South Korea’s equity markets are showing remarkable performance, with the benchmark Kospi index experiencing nearly 70% growth this year, nearing its best annual gains in 25 years. President Lee Jae Myung, who took office in June, set an ambitious target for the Kospi to hit 5,000, which seemed unattainable when the index was at approximately 2,700. Currently, the index stands around 4,000, driven largely by significant advances in corporate governance reforms and a global surge in artificial intelligence investments.
Lee’s administration has focused on addressing the “Korea discount,” a term describing the undervaluation of South Korean stocks due to historical corporate practices that favored controlling shareholders at the expense of minority stakeholders. The public’s engagement in the stock market has surged from about 7% of the voting population in 2019 to more than 30% anticipated by 2024, emphasizing the importance of improving household financial security through market growth.
Changes to corporate governance regulations include mandatory cumulative voting for major companies and limitations on voting rights held by individual shareholders in board elections.

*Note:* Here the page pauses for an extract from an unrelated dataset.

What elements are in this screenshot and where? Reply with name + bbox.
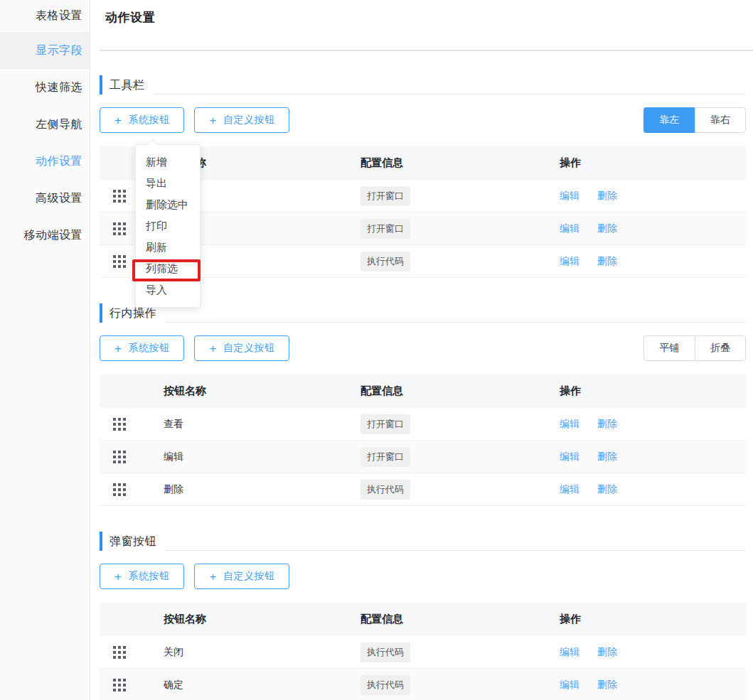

Reforms aimed at enhancing accountability in corporate practices highlight a proactive government stance in transforming shareholder dynamics. Companies are increasingly adopting these reforms, with notable examples such as SK Square, which has improved its share valuation by taking steps like divesting non-core assets.
Looking forward, additional reforms are on the horizon, including changes to tax laws affecting dividends and inheritance. The journey towards effective corporate governance in South Korea is critical, as successful implementation could serve as a model for governance in other economies.